### Exercise goal
Go through the data below. Pull out every line that has the word "from".

Page-level text extractions:
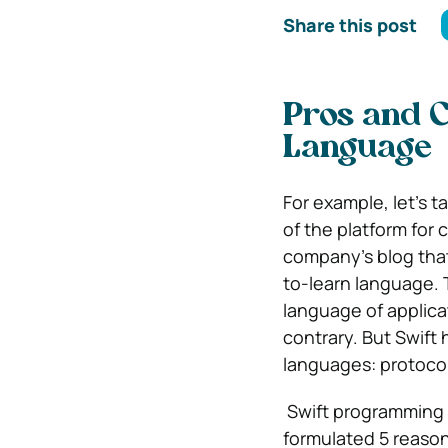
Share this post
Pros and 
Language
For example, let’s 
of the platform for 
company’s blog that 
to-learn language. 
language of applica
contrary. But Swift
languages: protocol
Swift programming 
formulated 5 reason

==

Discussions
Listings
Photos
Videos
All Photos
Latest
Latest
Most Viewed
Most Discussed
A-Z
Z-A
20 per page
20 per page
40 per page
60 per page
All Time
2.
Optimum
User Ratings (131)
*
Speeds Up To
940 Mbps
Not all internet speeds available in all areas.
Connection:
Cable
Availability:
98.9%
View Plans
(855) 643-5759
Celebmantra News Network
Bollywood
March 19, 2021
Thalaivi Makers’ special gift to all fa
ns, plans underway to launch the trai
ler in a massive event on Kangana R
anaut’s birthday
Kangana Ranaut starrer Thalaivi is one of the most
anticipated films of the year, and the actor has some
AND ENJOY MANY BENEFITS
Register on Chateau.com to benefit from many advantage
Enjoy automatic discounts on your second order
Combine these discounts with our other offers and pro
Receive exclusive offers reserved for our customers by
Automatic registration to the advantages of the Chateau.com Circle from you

### Response area
Register on Chateau.com to benefit from many advantage
Automatic registration to the advantages of the Chateau.com Circle from you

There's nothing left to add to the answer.